What you have to do → What is needed is an exact copy of every line from the one with "que celles-ci soient" to the end of the entries below, without the pictures.

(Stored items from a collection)
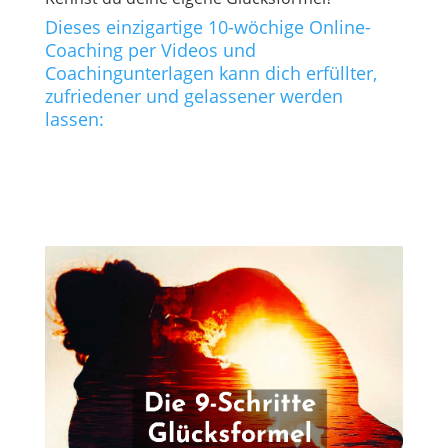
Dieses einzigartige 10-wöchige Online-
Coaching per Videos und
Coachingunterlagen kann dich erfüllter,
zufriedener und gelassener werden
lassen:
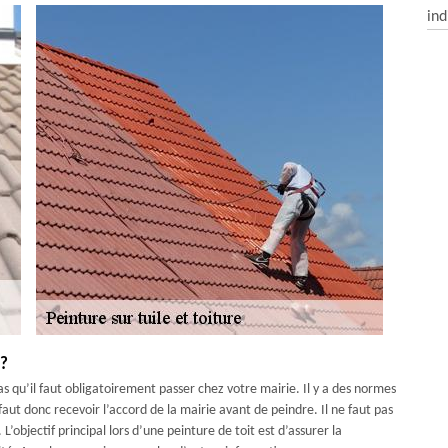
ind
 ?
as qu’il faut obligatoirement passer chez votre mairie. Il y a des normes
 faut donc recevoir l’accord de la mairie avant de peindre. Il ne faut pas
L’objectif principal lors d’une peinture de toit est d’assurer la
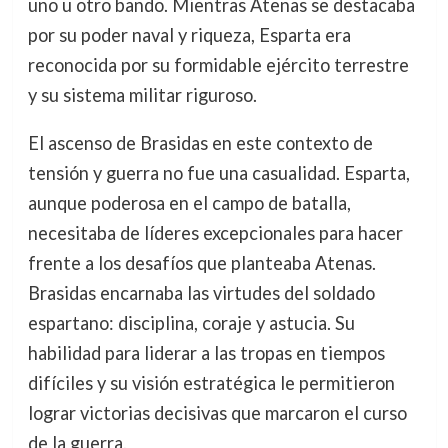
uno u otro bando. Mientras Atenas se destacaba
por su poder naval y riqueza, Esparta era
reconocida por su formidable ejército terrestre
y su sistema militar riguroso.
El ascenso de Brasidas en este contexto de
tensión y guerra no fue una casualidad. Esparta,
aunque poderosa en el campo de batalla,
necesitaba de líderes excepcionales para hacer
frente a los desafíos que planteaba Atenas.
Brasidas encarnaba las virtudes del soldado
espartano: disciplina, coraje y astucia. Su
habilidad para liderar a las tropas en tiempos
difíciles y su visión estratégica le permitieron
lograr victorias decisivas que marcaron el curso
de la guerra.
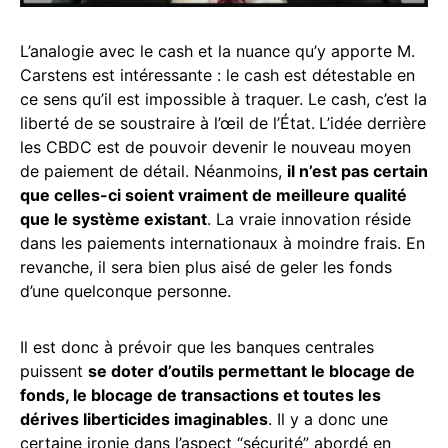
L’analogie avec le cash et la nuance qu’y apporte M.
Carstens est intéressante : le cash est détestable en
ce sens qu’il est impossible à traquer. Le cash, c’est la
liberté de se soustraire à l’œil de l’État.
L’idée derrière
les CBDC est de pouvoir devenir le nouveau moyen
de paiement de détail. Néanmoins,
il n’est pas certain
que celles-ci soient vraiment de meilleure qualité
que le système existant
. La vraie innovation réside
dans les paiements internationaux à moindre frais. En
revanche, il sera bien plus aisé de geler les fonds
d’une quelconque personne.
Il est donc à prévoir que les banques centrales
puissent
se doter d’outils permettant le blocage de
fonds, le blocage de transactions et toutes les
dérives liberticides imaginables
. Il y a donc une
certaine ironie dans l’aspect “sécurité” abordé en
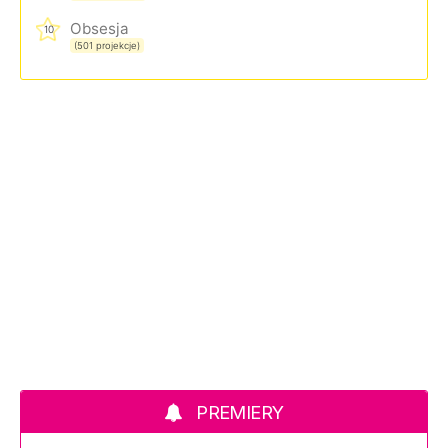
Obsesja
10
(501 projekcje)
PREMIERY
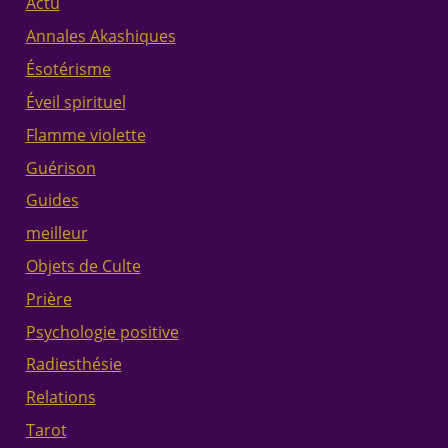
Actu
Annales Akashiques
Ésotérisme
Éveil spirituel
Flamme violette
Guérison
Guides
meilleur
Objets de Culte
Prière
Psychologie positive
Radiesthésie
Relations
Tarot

Written solution →
que celles-ci soient vraiment de meilleure qualité
que le système existant
. La vraie innovation réside
dans les paiements internationaux à moindre frais. En
revanche, il sera bien plus aisé de geler les fonds
d’une quelconque personne.
Il est donc à prévoir que les banques centrales
puissent
se doter d’outils permettant le blocage de
fonds, le blocage de transactions et toutes les
dérives liberticides imaginables
. Il y a donc une
certaine ironie dans l’aspect “sécurité” abordé en
Obsesja
10
(501 projekcje)
PREMIERY
Actu
Annales Akashiques
Ésotérisme
Éveil spirituel
Flamme violette
Guérison
Guides
meilleur
Objets de Culte
Prière
Psychologie positive
Radiesthésie
Relations
Tarot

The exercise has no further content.